As another poster said,this would have been better without the Watermelon. And Please, DON'T include Kool Aid of ANY kind into the meal either,Especially GRAPE kool-aid.
There's other soul food options available.
Greens + (Fatback,Jowls,Neck bones,or Bacon)
BAKED Mac N Cheese
Dirty Rice
Chitterlings (Please,don't torture the kids with that nasty ass slave food)
Chicken and Waffles
As another poster said,this would have been better without the Watermelon. And Please, DON'T include Kool Aid of ANY kind into the meal either,Especially GRAPE kool-aid.
There's other soul food options available.
Greens + (Fatback,Jowls,Neck bones,or Bacon)
BAKED Mac N Cheese
Dirty Rice
Chitterlings (Please,don't torture the kids with that nasty ass slave food)
Chicken and Waffles
And so on.
So you're saying they can cook any type of soul food EXCEPT fried chicken and watermelon.
And doesn't your list above also perpetuate stereotypes?
I've always wondered where that stereotype comes from. Like, why fried chicken and watermelon, of all foods?
Fried chicken is a Southern thing, so I don't know why that's only associated with Blacks, but the watermelon stereotype is rooted in slavery days because it's what was grown cheap and the slaves were often allowed to eat.
Fried chicken is a Southern thing, so I don't know why that's only associated with Blacks, but the watermelon stereotype is rooted in slavery days because it's what was grown cheap and the slaves were often allowed to eat.
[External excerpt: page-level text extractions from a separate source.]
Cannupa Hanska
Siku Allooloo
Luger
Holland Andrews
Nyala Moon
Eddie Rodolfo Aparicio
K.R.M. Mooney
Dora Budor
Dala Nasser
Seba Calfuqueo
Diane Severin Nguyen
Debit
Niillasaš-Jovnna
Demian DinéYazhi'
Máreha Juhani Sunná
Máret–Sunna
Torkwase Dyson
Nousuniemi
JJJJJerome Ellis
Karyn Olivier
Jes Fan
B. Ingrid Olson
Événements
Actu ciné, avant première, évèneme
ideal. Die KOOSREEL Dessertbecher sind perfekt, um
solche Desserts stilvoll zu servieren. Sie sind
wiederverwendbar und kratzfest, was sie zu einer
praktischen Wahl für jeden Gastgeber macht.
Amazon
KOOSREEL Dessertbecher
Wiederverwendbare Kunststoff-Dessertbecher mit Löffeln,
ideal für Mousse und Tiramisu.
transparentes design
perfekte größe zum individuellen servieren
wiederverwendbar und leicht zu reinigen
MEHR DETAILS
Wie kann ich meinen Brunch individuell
Yeah, that's what I suspected was the case. I'm guessing that the fried chicken stereotype arose for a similar reason, since it's a staple dish of the American south and chickens have always been a pretty cheap source of meat.
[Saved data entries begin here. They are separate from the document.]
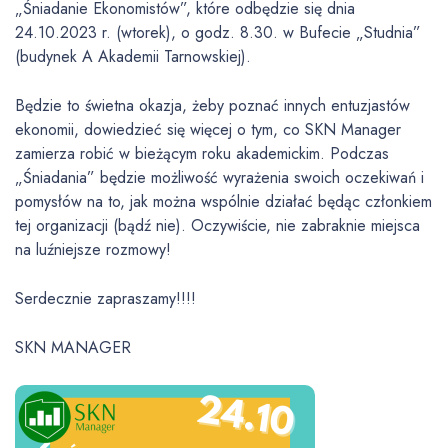
„Śniadanie Ekonomistów”, które odbędzie się dnia
24.10.2023 r. (wtorek), o godz. 8.30. w Bufecie „Studnia”
(budynek A Akademii Tarnowskiej).
Będzie to świetna okazja, żeby poznać innych entuzjastów
ekonomii, dowiedzieć się więcej o tym, co SKN Manager
zamierza robić w bieżącym roku akademickim. Podczas
„Śniadania” będzie możliwość wyrażenia swoich oczekiwań i
pomysłów na to, jak można wspólnie działać będąc członkiem
tej organizacji (bądź nie). Oczywiście, nie zabraknie miejsca
na luźniejsze rozmowy!
Serdecznie zapraszamy!!!!
SKN MANAGER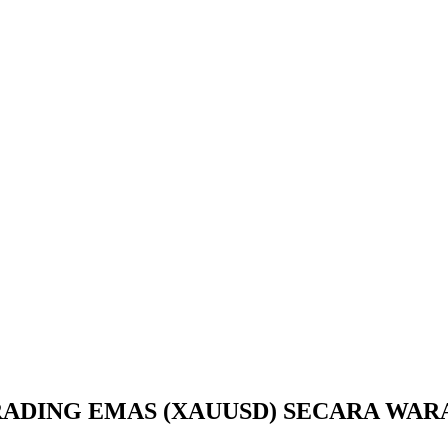
ADING EMAS (XAUUSD) SECARA WARA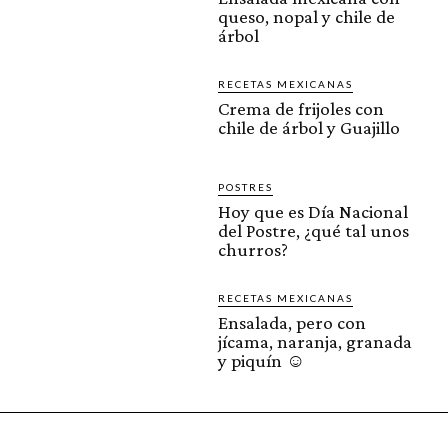
queso, nopal y chile de
árbol
RECETAS MEXICANAS
Crema de frijoles con
chile de árbol y Guajillo
POSTRES
Hoy que es Día Nacional
del Postre, ¿qué tal unos
churros?
RECETAS MEXICANAS
Ensalada, pero con
jícama, naranja, granada
y piquín ☺️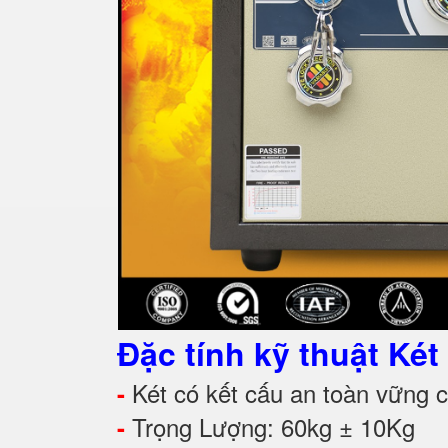
Đặc tính kỹ thuật Ké
Két có kết cấu an toàn vững ch
-
Trọng Lượng: 60kg ± 10Kg
-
So you're saying they can cook any type of soul food EXCEPT fried chicken and watermelon.
And doesn't your list above also perpetuate stereotypes?
It wouldn't have really made the news,and we wouldn't be talking about it if they just cooked a regular plate of soul food instead of going for the MOST stereotypical things,Watermelon and Cornbread. Unless you are Pat Robertson, You don't see many white/nonblack people connected Dirty Rice or Mac N Cheese,(Greens and Chitterlings are another story) to black people as opposed to the three choices you see mentioned in this article.
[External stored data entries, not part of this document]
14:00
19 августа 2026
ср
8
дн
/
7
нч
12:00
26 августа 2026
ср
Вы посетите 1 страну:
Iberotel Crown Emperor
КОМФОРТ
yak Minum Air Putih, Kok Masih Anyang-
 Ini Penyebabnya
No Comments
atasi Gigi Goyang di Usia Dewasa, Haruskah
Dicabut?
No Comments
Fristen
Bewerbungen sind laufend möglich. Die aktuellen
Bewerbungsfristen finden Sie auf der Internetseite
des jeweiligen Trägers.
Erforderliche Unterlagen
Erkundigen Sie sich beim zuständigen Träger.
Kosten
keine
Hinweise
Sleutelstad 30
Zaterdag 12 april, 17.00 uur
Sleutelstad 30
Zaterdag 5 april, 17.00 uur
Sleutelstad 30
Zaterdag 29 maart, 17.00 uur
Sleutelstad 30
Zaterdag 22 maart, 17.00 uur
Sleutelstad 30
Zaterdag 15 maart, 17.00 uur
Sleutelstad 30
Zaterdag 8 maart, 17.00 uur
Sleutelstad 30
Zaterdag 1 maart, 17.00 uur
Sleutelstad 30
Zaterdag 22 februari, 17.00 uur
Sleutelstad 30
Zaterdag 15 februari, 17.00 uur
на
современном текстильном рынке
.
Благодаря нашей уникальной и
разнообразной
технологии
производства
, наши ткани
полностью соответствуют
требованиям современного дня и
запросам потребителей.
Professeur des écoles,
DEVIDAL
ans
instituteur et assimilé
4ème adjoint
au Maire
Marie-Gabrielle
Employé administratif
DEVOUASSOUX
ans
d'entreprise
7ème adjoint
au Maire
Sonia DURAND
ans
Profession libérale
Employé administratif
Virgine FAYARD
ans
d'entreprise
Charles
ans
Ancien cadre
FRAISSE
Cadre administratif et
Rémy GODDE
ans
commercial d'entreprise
I've always wondered where that stereotype comes from. Like, why fried chicken and watermelon, of all foods?
Quote:
it started with Birth of a Nation, the 1915 film on the founding of Ku Klux Klan. In one scene:
[A] group of actors portraying shiftless black elected officials acting rowdy and crudely in a legislative hall. (The message to the audience: These are the dangers of letting blacks vote.) Some of the legislators are shown drinking. Others had their feet kicked up on their desks. And one of them was very ostentatiously eating fried chicken.
"That image really solidified the way white people thought of black people and fried chicken," Schmidt said.
Quote:
Why is watermelon racist?
Same deal. From Theodore Johnson writing for The Huffington Post:
Just as the undesirable leftovers of farm animals, such as pig intestines and feet, are linked to the slave diet, watermelon is the food most associated with the 19th and 20th century depictions of blacks as lazy simpletons.
Quote:
You know the song the ice cream man plays (not "Pop Goes the Weasel")? Well, the original version, from 1916, is titled "****** Love a Watermelon Ha! Ha! Ha!" And again, you might say to yourself "Well, what does that have to do with post-racial America?" Well...
Quote:
Exhibit B — This racist message board:
******s are attracted to bright colors and large amounts of sugar, not unlike their cousins who swing from trees.
******s get obsessed by trivial pleasures like watermelon, fried chicken and bling because it stimulates a vesitigal [sic] part of their primitive jungle brains
Quote:
Exhibit C — This owner's manual, via a White Power website:
Experienced ****** owners sometimes push watermelon slices through the bars of the ****** cage at the end of the day as a treat, but only if all ******s have worked well and nothing has been stolen that day.
******s are attracted to bright colors and large amounts of sugar, not unlike their cousins who swing from trees.
******s get obsessed by trivial pleasures like watermelon, fried chicken and bling because it stimulates a vesitigal [sic] part of their primitive jungle brains
What I find interesting about that quote is that it synthesizes old stereotypes (fried chicken and watermelon) with new ones (bling). It reminds me of this video that Nas released not too long ago:
I want you to take a look at the way the men in the video are dressed and compare it to the way they speak. The way they talk is reminiscent of archaic black stereotypes (note the exaggerated southern accents and the usage of words like 'massa' and 'shuck 'n jive'), but they're decked out in du-rags, gold chains and grills. Which makes you think... has the way we perceive African-American culture really changed all that much since the days of minstrel shows and Jim Crow laws? Why are we still conditioned to see black men, even the ones who are several times richer than we are, as common thugs and criminals? How did we come to associate gold chains and expensive jewelry with the people we see as the dregs of society?